◆ REQUIRED WORK: An exact copy of every entry is required, without the pictures.

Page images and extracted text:
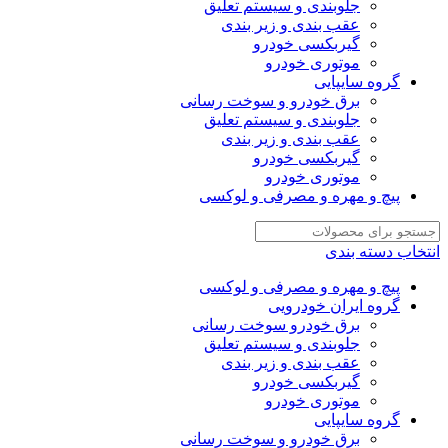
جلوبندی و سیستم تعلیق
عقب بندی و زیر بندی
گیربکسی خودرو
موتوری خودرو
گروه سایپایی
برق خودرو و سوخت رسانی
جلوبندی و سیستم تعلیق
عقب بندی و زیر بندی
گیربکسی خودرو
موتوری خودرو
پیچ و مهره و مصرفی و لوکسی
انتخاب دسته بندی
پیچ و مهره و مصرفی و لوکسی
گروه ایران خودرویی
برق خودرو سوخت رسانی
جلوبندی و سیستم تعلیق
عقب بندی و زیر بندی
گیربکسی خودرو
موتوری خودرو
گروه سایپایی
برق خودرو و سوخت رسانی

◆ YOUR RESPONSE:
جلوبندی و سیستم تعلیق
عقب بندی و زیر بندی
گیربکسی خودرو
موتوری خودرو
گروه سایپایی
برق خودرو و سوخت رسانی
جلوبندی و سیستم تعلیق
عقب بندی و زیر بندی
گیربکسی خودرو
موتوری خودرو
پیچ و مهره و مصرفی و لوکسی
انتخاب دسته بندی
پیچ و مهره و مصرفی و لوکسی
گروه ایران خودرویی
برق خودرو سوخت رسانی
جلوبندی و سیستم تعلیق
عقب بندی و زیر بندی
گیربکسی خودرو
موتوری خودرو
گروه سایپایی
برق خودرو و سوخت رسانی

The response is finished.